_Problem_
Please copy, word for word, the line that contains "Time & Location" and every line after it through the end of the records, and nothing more.

Page images and extracted text
=== Section Start ===

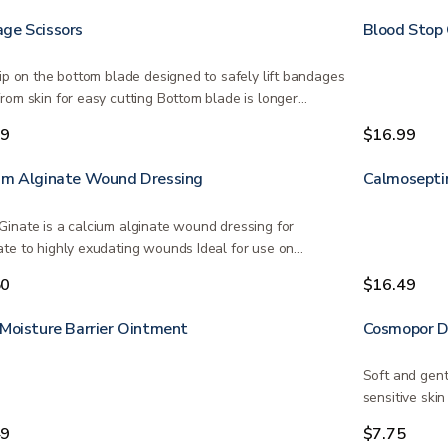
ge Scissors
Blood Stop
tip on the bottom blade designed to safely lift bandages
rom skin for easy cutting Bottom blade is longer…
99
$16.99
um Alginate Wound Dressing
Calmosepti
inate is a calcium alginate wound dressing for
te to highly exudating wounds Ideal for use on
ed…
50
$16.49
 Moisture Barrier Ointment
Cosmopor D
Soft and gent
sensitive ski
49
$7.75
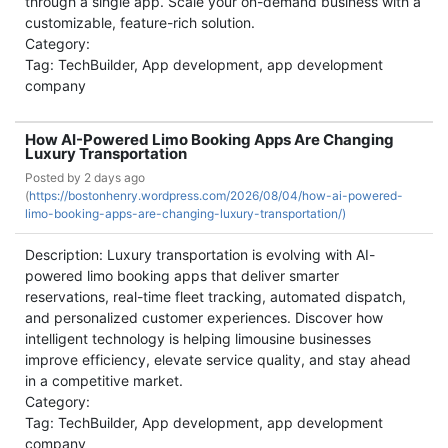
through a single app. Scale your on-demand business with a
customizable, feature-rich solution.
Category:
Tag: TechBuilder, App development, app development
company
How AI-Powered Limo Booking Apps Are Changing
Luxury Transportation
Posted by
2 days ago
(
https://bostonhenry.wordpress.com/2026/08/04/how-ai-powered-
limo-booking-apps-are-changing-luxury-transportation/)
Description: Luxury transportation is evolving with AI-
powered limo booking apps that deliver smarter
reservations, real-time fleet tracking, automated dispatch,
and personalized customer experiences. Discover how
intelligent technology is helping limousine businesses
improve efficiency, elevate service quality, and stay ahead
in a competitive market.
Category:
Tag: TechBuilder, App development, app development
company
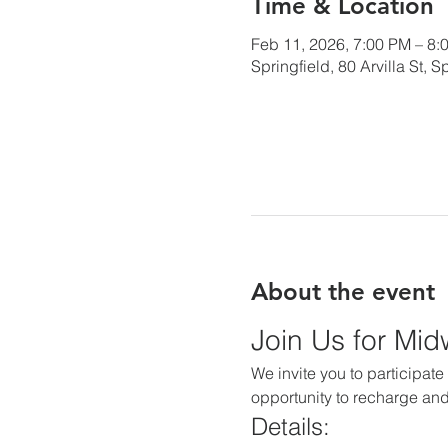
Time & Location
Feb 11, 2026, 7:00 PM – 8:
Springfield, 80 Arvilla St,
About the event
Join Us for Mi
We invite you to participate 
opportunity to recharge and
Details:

=== Section End ===

_Answer box_
Time & Location
Feb 11, 2026, 7:00 PM – 8:
Springfield, 80 Arvilla St,
About the event
Join Us for Mi
We invite you to participate 
opportunity to recharge and
Details:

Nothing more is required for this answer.